- SUPPLIED ENTRIES
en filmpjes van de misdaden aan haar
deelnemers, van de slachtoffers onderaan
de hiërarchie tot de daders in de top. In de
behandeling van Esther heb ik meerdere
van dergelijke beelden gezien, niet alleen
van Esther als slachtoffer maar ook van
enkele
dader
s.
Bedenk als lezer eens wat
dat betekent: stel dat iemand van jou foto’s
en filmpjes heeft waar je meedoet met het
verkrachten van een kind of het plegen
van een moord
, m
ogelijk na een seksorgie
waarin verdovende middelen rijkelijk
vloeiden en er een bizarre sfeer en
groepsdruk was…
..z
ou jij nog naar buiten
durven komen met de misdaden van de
---
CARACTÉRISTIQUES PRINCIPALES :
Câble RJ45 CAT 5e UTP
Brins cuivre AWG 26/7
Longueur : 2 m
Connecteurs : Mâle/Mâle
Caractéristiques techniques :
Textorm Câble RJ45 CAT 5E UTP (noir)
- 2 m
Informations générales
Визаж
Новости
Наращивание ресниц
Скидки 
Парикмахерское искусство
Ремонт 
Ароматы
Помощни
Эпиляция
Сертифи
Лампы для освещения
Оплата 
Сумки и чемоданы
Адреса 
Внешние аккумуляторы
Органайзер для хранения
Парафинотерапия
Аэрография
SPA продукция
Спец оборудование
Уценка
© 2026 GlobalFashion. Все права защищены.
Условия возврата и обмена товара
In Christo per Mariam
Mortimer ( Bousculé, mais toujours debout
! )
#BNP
...
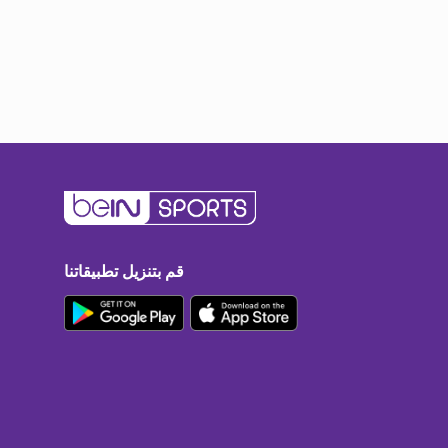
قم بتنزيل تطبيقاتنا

- WHAT TO WORK ON
From the listing above, return the lines starting at the one with "en filmpjes van de misdaden aan haar" and ending at the one with "Bedenk als lezer eens wat", both kept, exactly as they appear and nothing more.

- RESULT
en filmpjes van de misdaden aan haar
deelnemers, van de slachtoffers onderaan
de hiërarchie tot de daders in de top. In de
behandeling van Esther heb ik meerdere
van dergelijke beelden gezien, niet alleen
van Esther als slachtoffer maar ook van
enkele
dader
s.
Bedenk als lezer eens wat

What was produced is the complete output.